Une même affaire peut obéir à deux régimes procéduraux (l'ancien et le nouveau), c'est le cas des appels en cause délivrés à compter du 1°janvier 2020; on ignore comment le juge va arbitrer ce choc procédural !
La représentation obligatoire est désormais la règle devant le tribunal judiciaire.
Mais les dérogations sont si nombreuses, que la règle en devient presque l'exception.
Nous devons ainsi déterminer si nous sommes en représentation obligatoire (RO), ou en non représentation obligatoire(NRO) en fonction de la nature de l'affaire, du montant de la demande, de la juridiction saisie.
Et ce n'est pas une mince affaire, car les nouveaux articles renvoient à d'autres articles dont la numérotation a été modifiée.
Ce n'est pas tout! car en RO, la postulation territoriale s'applique sauf exception,mais pas en NRO...
La transmission des actes de procédure par RPVA est obligatoire devant le Tribunal Judiciaire, en RO, à peine d'irrecevabilité, pourtant certaines applications n'ont pas encore été créées, pour nous permettre de transmettre les actes par voie dématérialisée.
Un nouveau contrat nommé est apparu dans le paysage judiciaire « la convention participative de mise en état » ou mise en état externalisée, pour inciter les avocats à contractualiser la procédure, et libérer le JME des contraintes de la mise en état.

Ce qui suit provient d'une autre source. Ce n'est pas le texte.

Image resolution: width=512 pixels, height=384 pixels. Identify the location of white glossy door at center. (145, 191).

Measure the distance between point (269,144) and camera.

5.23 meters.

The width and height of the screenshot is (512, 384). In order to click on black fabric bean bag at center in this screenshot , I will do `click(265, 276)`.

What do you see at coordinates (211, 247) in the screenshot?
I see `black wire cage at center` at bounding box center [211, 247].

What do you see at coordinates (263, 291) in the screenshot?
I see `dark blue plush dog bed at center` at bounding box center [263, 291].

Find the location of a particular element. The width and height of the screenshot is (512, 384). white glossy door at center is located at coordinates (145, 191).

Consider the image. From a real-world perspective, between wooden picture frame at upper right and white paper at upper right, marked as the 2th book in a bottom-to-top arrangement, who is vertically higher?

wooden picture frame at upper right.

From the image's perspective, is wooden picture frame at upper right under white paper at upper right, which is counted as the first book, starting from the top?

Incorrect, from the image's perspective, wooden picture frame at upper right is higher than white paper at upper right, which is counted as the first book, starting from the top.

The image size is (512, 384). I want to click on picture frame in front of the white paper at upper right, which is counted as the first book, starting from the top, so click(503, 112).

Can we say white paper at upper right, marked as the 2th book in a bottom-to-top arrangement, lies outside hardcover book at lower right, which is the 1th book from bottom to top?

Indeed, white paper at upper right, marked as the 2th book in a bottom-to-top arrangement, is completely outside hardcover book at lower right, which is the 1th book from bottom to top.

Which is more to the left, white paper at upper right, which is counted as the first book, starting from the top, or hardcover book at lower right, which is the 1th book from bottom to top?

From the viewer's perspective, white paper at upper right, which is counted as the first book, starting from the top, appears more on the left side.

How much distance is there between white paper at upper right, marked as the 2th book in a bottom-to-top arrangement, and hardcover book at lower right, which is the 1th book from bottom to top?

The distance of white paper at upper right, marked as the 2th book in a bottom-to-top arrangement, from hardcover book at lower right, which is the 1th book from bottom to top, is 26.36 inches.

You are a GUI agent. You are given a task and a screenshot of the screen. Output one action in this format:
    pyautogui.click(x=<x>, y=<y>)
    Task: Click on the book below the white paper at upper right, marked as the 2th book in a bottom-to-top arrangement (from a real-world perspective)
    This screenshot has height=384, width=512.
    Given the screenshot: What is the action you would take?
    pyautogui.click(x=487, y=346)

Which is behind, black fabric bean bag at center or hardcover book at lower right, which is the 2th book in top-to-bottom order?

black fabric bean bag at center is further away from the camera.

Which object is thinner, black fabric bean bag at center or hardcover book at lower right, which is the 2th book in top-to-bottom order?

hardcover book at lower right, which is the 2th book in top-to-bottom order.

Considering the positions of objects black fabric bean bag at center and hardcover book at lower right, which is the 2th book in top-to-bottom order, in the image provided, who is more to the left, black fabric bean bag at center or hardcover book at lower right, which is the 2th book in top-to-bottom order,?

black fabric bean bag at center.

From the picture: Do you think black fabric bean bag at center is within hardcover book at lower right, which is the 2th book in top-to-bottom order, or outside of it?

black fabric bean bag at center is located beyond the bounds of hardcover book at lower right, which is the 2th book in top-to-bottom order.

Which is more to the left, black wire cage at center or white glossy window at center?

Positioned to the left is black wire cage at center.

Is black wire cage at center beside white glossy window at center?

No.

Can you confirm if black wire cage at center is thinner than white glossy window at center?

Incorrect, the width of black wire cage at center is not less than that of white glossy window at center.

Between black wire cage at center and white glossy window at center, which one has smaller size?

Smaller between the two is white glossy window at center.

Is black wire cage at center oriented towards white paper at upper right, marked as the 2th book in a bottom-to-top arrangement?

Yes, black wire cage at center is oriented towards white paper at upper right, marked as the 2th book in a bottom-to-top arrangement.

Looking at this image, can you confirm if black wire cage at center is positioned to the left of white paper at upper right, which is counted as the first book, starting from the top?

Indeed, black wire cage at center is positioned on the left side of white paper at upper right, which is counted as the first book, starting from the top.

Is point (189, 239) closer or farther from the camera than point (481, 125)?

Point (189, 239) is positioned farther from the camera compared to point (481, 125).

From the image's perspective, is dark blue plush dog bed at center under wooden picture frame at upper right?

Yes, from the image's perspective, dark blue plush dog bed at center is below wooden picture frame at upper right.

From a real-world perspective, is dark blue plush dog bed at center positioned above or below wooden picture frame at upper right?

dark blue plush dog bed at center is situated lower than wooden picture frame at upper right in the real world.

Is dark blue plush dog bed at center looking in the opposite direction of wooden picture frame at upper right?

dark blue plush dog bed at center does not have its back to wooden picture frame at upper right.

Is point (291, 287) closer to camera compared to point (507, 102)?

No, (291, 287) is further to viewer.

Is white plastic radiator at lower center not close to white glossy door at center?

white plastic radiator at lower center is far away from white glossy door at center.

Alors que jusqu'à présent, le défaut de recours à un MARD avant d'intenter un procès n'était pas sanctionné, les MARD deviennent obligatoires pour les litiges jusqu'à 5000€, à peine d'irrecevabilté...
Pour certains litiges, il est difficile de savoir si le MARD est obligatoire ou non.

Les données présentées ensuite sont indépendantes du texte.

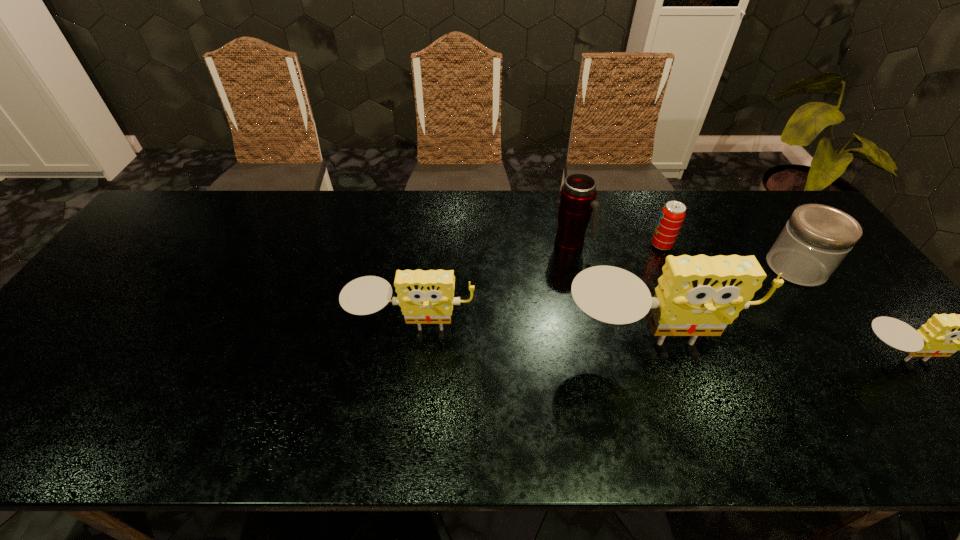 Where is `free space between the thermos bottle and the soda can`? free space between the thermos bottle and the soda can is located at coordinates click(x=616, y=245).

The width and height of the screenshot is (960, 540). Find the location of `blank region between the soda can and the thermos bottle`. blank region between the soda can and the thermos bottle is located at coordinates (616, 245).

This screenshot has height=540, width=960. Find the location of `vacant space that is in between the leftmost sponge and the second sponge from right to left`. vacant space that is in between the leftmost sponge and the second sponge from right to left is located at coordinates (531, 339).

Locate an element on the screen. This screenshot has width=960, height=540. free space between the leftmost sponge and the soda can is located at coordinates (538, 288).

Select which object is the third closest to the rightmost sponge. Please provide its 2D coordinates. Your answer should be formatted as a tuple, i.e. [(x, y)], where the tuple contains the x and y coordinates of a point satisfying the conditions above.

[(671, 218)]

Where is `object that is the second closest to the jar`? The image size is (960, 540). object that is the second closest to the jar is located at coordinates (699, 295).

Locate an element on the screen. The image size is (960, 540). sponge that is the nearest to the thermos bottle is located at coordinates (699, 295).

Select which sponge appears as the closest to the shortest sponge. Please provide its 2D coordinates. Your answer should be formatted as a tuple, i.e. [(x, y)], where the tuple contains the x and y coordinates of a point satisfying the conditions above.

[(699, 295)]

Where is `vacant space that satisfies the following two spatial constraints: 1. on the side with the handle of the thermos bottle; 2. on the front-facing side of the leftmost object`? vacant space that satisfies the following two spatial constraints: 1. on the side with the handle of the thermos bottle; 2. on the front-facing side of the leftmost object is located at coordinates (589, 332). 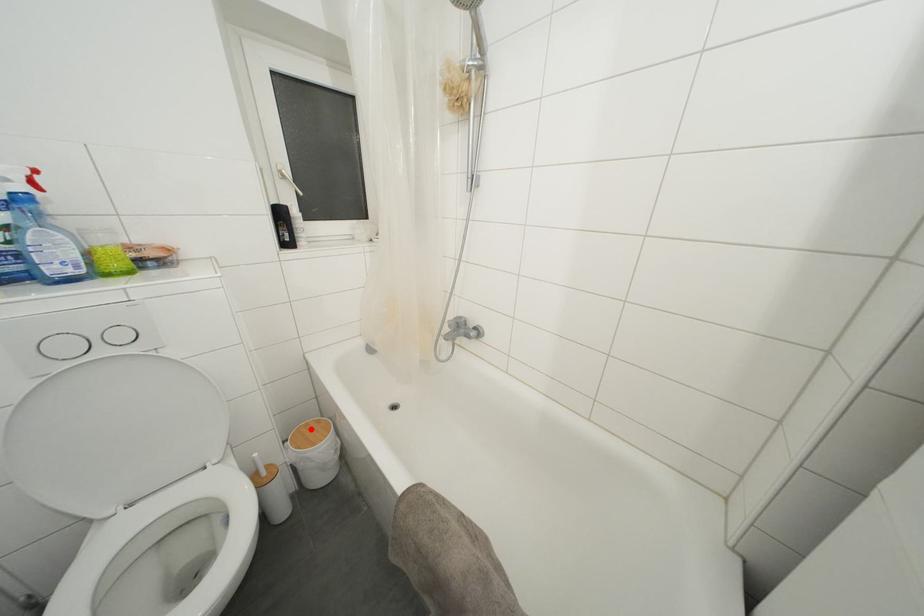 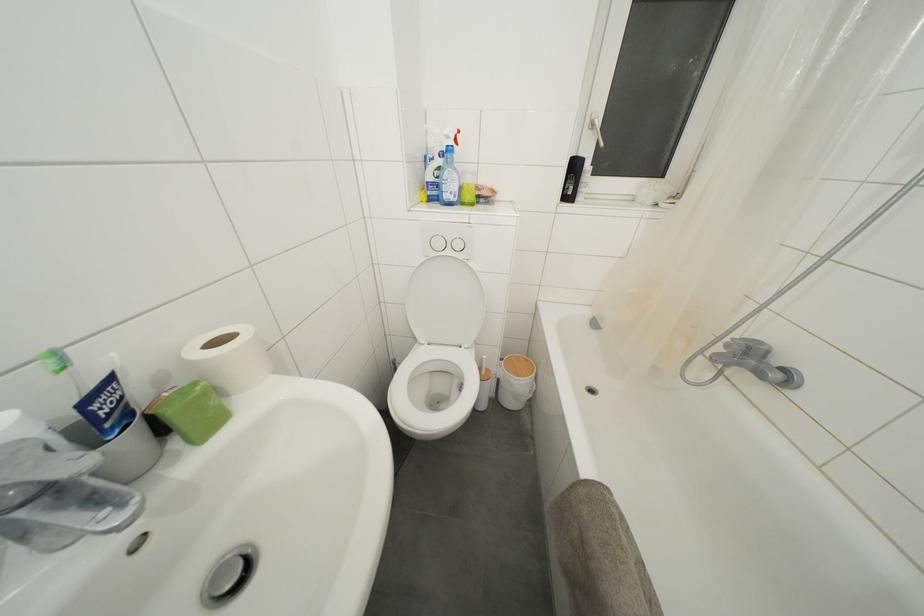 Question: A red point is marked in image1. In image2, is the corresponding 3D point closer to the camera or farther? Reply with the corresponding letter.

Choices:
 (A) The corresponding 3D point is closer.
 (B) The corresponding 3D point is farther.

Answer: (A) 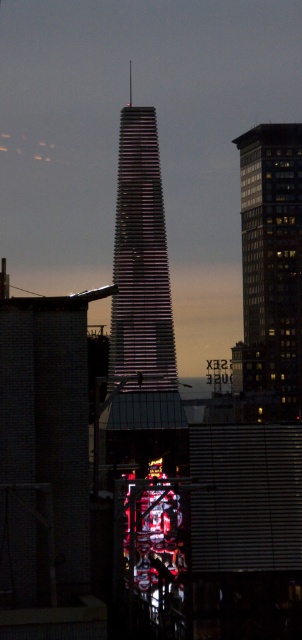 From the picture: You are standing in the city square and want to take a photo of both the glassy reflective skyscraper at right and the shiny glass tower at center. Which building should you position yourself closer to in order to capture both in the same frame?

To capture both the glassy reflective skyscraper at right and the shiny glass tower at center in the same frame, you should position yourself closer to the shiny glass tower at center. Since the glassy reflective skyscraper at right is located to the right of the shiny glass tower at center, moving closer to the central tower will help include both structures within your camera view.

You are standing in the city park and looking at the glassy reflective skyscraper at right and the shiny glass tower at center. Which building appears taller from your viewpoint?

The shiny glass tower at center appears taller than the glassy reflective skyscraper at right because it is taller in reality.

You are a city planner reviewing this urban layout. You need to determine the spatial relationship between the glassy reflective skyscraper at right and the shiny glass tower at center. Which one is positioned further away from the viewer?

The shiny glass tower at center is positioned further away from the viewer because it is described as being behind the glassy reflective skyscraper at right. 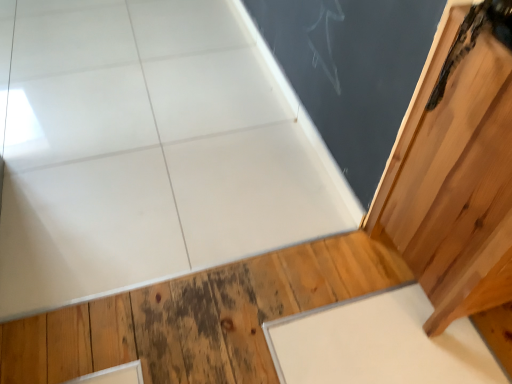 The width and height of the screenshot is (512, 384). I want to click on blank area beneath white matte slate at lower right (from a real-world perspective), so click(x=370, y=345).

Comment allons nous nous en sortir?
Les nouvelles dispositions ont même anticipé l'enregistrement des requêtes via des plates formes numériques par le justiciable lui même, pour des procès sans audiences, sans avocats, et sans juges (?)
C'est pour demain, et en attendant cette nouvelle ère, on a préparé le terrain en créant les audiences virtuelles, produit magique qui permet d'éviter à la fois le justiciable et l'avocat.
Ce dernier peut dorénavant accepter que la cause qu'il défend ne soit pas plaidée à l'audience devant un Juge.
Plus de prétoire, plus de plaidoiries, car nous sommes paraît-il trop longs, parfois inintéressants, et le délai de traitement des dossiers serait ainsi amélioré.
En économisant notre temps de parole, on apporterait ainsi notre modeste contribution à l'accélération des procédures.
Un pur bonheur...
Cerise sur le gâteau,l'exécution provisoire de droit, devient le principe alors qu'elle était l'exception, avec un durcissement des conditions d'arrêt de celle-ci devant la cour.
Le but étant de marginaliser la voie de l'appel, au détriment de l'intérêt du justiciable.
Ainsi, l'accès au juge se rétrécit incontestablement avec en ligne de mire la concentration des moyens devant le tribunal et la suppression, à terme des cours d'appel.
L'humain n'est plus au centre des préoccupations.
Demain, la Justice sera simplifiée, dématérialisée et déshumanisée.
Et ce, au nom d'économies gouvernementales dont les victimes seront les justiciables.